Dr. Maik Boltes und sein Team am Forschungszentrum Jülich forschen daran, dass es erst gar nicht zu Massenpaniken wie bei der Loveparade am 24. Juli 2010 in Duisburg oder anderen Unglücken kommen kann. Bei Experimenten stellt Boltes fest, dass sich Menschen im Gedränge unterschiedlich schnell fortbewegen. Auch die kulturelle Prägung beeinflusst ihr Verhalten: Inder etwa laufen bei hoher Dichte schneller als Deutsche.

Solche Erkenntnisse können in die Sicherheitskonzepte für U-Bahnen, Stadien oder Veranstaltungsorte einfließen. Bis Sommer 2021 wollen Maik Boltes und seine Kollegen in dem Projekt, das das Bundesministerium für Bildung und Forschung mit insgesamt 2,1 Millionen Euro fördert, neue Experimente mit weiterentwickelten Methoden durchführen. Neben individuellen Laufwegen wollen die Forscher unter anderem körperliche Reaktionen der Probanden erfassen, die Rückschlüsse auf deren Stresslevel ermöglichen.

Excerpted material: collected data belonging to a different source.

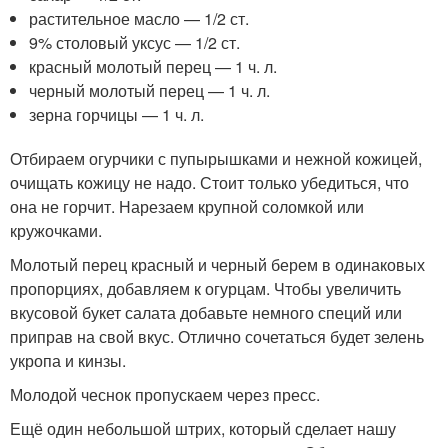
растительное масло — 1/2 ст.
9% столовый уксус — 1/2 ст.
красный молотый перец — 1 ч. л.
черный молотый перец — 1 ч. л.
зерна горчицы — 1 ч. л.
Отбираем огурчики с пупырышками и нежной кожицей,
очищать кожицу не надо. Стоит только убедиться, что
она не горчит. Нарезаем крупной соломкой или
кружочками.
Молотый перец красный и черный берем в одинаковых
пропорциях, добавляем к огурцам. Чтобы увеличить
вкусовой букет салата добавьте немного специй или
приправ на свой вкус. Отлично сочетаться будет зелень
укропа и кинзы.
Молодой чеснок пропускаем через пресс.
Ещё один небольшой штрих, который сделает нашу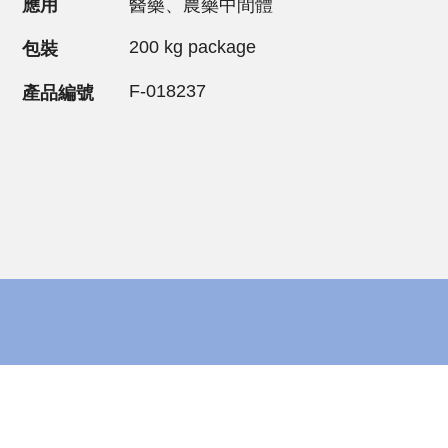
應用
醫藥、農藥中間體
200 kg package
包裝
F-018237
產品編號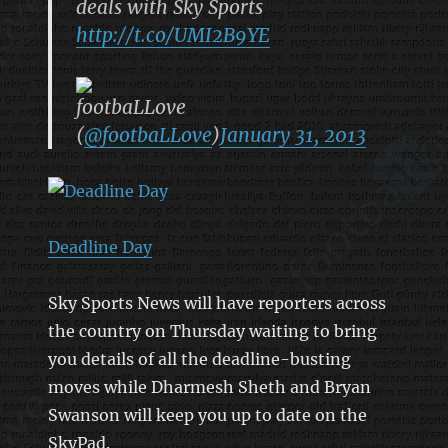
deals with Sky Sports
http://t.co/UMI2B9YE
footbaLLove
(
@footbaLLove
)
January 31, 2013
Deadline Day
Sky Sports News will have reporters across
the country on Thursday waiting to bring
you details of all the deadline-busting
moves while Dharmesh Sheth and Bryan
Swanson will keep you up to date on the
SkyPad.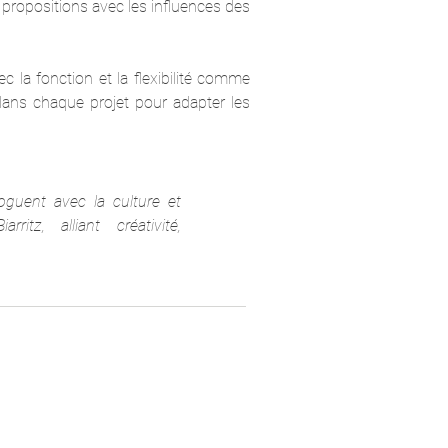
 propositions avec les influences des
ec la fonction et la flexibilité comme
 dans chaque projet pour adapter les
oguent avec la culture et
itz, alliant créativité,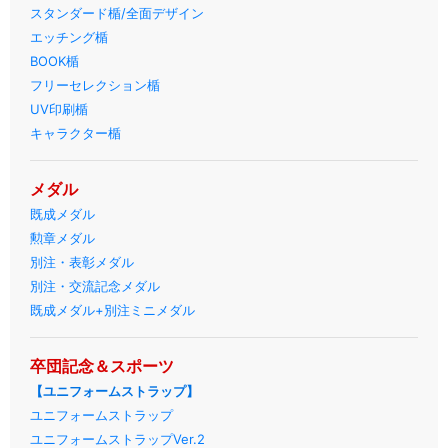
スタンダード楯/全面デザイン
エッチング楯
BOOK楯
フリーセレクション楯
UV印刷楯
キャラクター楯
メダル
既成メダル
勲章メダル
別注・表彰メダル
別注・交流記念メダル
既成メダル+別注ミニメダル
卒団記念＆スポーツ
【ユニフォームストラップ】
ユニフォームストラップ
ユニフォームストラップVer.2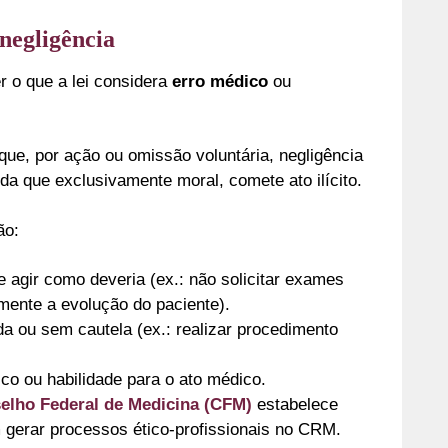
 negligência
r o que a lei considera
erro médico
ou
ue, por ação ou omissão voluntária, negligência
da que exclusivamente moral, comete ato ilícito.
ão:
de agir como deveria (ex.: não solicitar exames
ente a evolução do paciente).
da ou sem cautela (ex.: realizar procedimento
ico ou habilidade para o ato médico.
elho Federal de Medicina (CFM)
estabelece
 gerar processos ético-profissionais no CRM.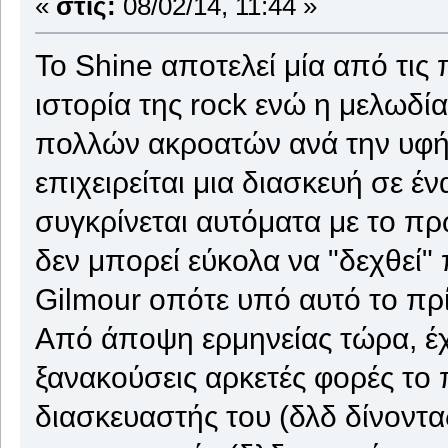
«
στις:
08/02/14, 11:44 »
Το Shine αποτελεί μία από τις
ιστορία της rock ενώ η μελωδί
πολλών ακροατών ανά την υφή
επιχειρείται μια διασκευή σε έ
συγκρίνεται αυτόματα με το πρ
δεν μπορεί εύκολα να "δεχθεί"
Gilmour οπότε υπό αυτό το πρί
Από άποψη ερμηνείας τώρα, έχ
ξανακούσεις αρκετές φορές το
διασκευαστής του (δλδ δίνοντα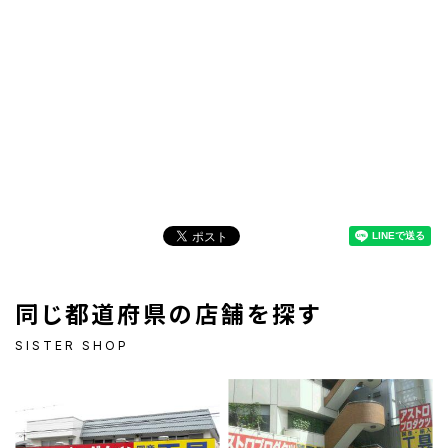
同じ都道府県の店舗を探す
SISTER SHOP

Unglücksort unterhalb der Brücke führte während der Loveparade 2010 zu 21 Toten (Foto: IMAGO, imago stock&people)
Der Unglücksort unterhalb der Brücke führte während der Loveparade 2010 in Duisburg zu 21 Toten

10 Verhaltenstipps bei Massenpanik

Auch wenn derzeit durch die Corona-Krise bedingt weniger oder gar keine Großveranstaltungen stattfinden, ist es ratsam, die Verhaltenstipps des französischen Forschers Mehdi Moussaid, Max-Planck-Institut für Bildungsforschung, parat zu haben:

1. Halten Sie die Augen geöffnet und beobachten Sie die Szene. Ist es besser, umzukehren oder vorwärts zu gehen?

2. Verlassen Sie den Ort. Je länger Sie warten, desto kritischer wird es.

3. Bleiben Sie aufrecht stehen. Wenn es zu spät ist, um zu fliehen, ist es am wichtigsten, das Gleichgewicht zu halten und aufrecht zu bleiben.

4. Sparen Sie Ihren Atem: Sauerstoff ist Ihre wertvollste Ressource. Vermeiden Sie es zu schreien, es sei denn, Sie müssen, und kontrollieren Sie Ihre Atmung.

5. Verschränken Sie die Arme auf Brusthöhe. Dadurch können Sie ihren Brustkorb schützen und einige Zentimeter Platz um die Rippen und Lungen lassen, damit Sie atmen können.

Loveparade Gedenkstätte an der Karl-Lehr-Straße in Neudorf (Foto: IMAGO, imago stock&people)
Loveparade Gedenkstätte an der Karl-Lehr-Straße in Neudorf

6. Gehen Sie mit dem Strom. Widerstand inmitten einer Menschenmenge ist eine Verschwendung wertvoller Energie. Lassen Sie sich vom Fluss tragen und behalten Sie das Gleichgewicht.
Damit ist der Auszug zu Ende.